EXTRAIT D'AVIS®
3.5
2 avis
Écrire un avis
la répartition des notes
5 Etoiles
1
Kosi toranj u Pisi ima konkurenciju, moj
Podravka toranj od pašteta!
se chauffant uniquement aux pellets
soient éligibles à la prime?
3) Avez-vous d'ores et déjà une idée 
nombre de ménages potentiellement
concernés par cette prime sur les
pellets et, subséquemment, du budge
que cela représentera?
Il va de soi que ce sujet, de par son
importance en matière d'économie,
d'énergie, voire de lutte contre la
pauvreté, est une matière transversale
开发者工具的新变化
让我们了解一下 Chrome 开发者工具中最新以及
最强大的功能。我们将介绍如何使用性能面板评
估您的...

● ● ● ● ● ● ●

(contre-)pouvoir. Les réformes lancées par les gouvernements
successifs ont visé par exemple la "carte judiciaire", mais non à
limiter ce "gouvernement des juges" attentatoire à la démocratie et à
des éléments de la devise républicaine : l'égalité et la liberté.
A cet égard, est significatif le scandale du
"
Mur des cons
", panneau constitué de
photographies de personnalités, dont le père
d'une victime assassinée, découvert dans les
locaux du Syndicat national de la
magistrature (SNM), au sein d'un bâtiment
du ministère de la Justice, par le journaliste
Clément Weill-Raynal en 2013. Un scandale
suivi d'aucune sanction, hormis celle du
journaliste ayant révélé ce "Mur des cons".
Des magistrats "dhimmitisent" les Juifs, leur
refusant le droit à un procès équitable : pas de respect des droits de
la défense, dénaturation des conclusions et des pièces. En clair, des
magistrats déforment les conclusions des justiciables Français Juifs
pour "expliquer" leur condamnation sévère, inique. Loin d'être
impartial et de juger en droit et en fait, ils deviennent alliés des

● ● ● ● ● ● ●

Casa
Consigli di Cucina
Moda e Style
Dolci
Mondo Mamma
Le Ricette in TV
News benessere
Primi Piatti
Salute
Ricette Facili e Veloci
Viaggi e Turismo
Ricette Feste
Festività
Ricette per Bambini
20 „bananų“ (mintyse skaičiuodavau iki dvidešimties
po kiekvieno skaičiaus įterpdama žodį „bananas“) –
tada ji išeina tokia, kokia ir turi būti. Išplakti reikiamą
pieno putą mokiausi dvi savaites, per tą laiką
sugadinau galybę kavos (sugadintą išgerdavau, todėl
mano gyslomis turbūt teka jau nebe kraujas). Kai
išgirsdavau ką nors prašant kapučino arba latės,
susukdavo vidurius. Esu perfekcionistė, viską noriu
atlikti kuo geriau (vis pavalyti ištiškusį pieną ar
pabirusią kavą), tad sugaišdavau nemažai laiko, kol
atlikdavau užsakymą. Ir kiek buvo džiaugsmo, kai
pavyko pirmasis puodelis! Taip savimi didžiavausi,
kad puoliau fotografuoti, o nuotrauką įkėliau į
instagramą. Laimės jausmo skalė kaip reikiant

● ● ● ● ● ● ●

Copy range, inclusive: the line holding "išgirsdavau ką nors" to the line holding "instagramą. Laimės jausmo skalė kaip reikiant". Reproduce exactly those lines of the records above and no others.

išgirsdavau ką nors prašant kapučino arba latės,
susukdavo vidurius. Esu perfekcionistė, viską noriu
atlikti kuo geriau (vis pavalyti ištiškusį pieną ar
pabirusią kavą), tad sugaišdavau nemažai laiko, kol
atlikdavau užsakymą. Ir kiek buvo džiaugsmo, kai
pavyko pirmasis puodelis! Taip savimi didžiavausi,
kad puoliau fotografuoti, o nuotrauką įkėliau į
instagramą. Laimės jausmo skalė kaip reikiant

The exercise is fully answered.